## Problem to solve
Locate the lines of the listing below that hold "автобус", then copy each of them.

## Data to examine
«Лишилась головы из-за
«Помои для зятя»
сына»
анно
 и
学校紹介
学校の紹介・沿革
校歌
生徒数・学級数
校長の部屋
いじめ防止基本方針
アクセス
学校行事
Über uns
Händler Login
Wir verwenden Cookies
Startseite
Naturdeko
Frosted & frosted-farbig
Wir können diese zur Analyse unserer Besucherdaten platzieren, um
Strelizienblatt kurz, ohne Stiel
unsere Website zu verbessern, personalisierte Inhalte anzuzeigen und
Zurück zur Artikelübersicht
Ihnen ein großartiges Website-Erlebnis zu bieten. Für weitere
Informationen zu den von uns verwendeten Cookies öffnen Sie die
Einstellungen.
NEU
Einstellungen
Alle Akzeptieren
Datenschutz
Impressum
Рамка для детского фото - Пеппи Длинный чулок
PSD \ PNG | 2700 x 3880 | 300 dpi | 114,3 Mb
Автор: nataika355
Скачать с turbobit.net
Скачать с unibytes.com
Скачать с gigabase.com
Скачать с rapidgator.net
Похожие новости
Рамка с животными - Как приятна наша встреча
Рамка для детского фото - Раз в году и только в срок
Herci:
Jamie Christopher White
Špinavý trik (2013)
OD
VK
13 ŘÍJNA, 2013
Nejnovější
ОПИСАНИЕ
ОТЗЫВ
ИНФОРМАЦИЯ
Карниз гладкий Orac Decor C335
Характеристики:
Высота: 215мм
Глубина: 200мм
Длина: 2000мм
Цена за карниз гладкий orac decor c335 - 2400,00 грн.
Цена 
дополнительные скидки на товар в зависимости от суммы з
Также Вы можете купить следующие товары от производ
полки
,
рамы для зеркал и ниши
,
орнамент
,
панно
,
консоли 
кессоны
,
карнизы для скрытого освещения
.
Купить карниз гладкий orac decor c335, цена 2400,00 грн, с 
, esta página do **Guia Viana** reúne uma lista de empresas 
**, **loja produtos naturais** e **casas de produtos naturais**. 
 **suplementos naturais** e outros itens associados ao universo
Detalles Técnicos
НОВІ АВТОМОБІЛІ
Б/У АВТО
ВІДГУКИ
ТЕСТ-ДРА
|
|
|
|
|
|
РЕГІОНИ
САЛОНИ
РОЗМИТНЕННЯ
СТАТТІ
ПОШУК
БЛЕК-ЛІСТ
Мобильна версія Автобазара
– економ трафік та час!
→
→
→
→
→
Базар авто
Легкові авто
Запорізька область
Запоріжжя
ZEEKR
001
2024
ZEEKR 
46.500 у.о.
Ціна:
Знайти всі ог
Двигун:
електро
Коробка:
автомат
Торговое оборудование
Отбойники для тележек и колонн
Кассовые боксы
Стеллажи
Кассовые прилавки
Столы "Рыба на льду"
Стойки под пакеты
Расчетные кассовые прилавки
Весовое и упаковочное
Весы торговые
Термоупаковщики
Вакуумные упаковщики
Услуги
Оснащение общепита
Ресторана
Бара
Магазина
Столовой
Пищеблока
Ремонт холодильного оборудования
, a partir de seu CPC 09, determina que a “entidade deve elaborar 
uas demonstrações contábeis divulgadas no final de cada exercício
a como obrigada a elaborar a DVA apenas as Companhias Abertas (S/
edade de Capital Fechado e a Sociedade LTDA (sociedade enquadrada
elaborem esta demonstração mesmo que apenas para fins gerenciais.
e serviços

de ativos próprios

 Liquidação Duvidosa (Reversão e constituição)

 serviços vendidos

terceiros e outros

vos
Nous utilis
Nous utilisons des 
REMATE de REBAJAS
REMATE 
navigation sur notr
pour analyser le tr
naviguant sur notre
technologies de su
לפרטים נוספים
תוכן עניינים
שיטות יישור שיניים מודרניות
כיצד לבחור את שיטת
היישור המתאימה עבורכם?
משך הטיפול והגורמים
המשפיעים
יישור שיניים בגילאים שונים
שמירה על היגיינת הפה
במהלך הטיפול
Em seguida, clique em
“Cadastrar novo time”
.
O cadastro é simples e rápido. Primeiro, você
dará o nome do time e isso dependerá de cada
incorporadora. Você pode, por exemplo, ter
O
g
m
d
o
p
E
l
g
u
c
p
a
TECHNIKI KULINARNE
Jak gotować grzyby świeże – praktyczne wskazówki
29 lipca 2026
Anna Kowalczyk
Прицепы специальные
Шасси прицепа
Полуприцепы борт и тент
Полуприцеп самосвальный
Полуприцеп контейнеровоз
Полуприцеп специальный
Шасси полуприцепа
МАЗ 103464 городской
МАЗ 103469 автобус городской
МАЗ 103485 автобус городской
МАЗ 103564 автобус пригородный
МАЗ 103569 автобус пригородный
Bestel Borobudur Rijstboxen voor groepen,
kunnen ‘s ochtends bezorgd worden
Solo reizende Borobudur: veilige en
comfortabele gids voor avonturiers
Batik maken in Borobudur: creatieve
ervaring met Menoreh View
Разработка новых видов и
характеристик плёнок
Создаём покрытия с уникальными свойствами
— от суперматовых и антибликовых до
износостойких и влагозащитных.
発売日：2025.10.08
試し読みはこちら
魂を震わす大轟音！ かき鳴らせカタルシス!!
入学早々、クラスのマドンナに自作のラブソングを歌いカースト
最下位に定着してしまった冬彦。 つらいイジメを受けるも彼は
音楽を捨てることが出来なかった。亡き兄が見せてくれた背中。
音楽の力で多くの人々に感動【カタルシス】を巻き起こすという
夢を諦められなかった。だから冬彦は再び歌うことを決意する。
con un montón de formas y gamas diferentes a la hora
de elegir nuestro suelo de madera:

## Response below
МАЗ 103469 автобус городской
МАЗ 103485 автобус городской
МАЗ 103564 автобус пригородный
МАЗ 103569 автобус пригородный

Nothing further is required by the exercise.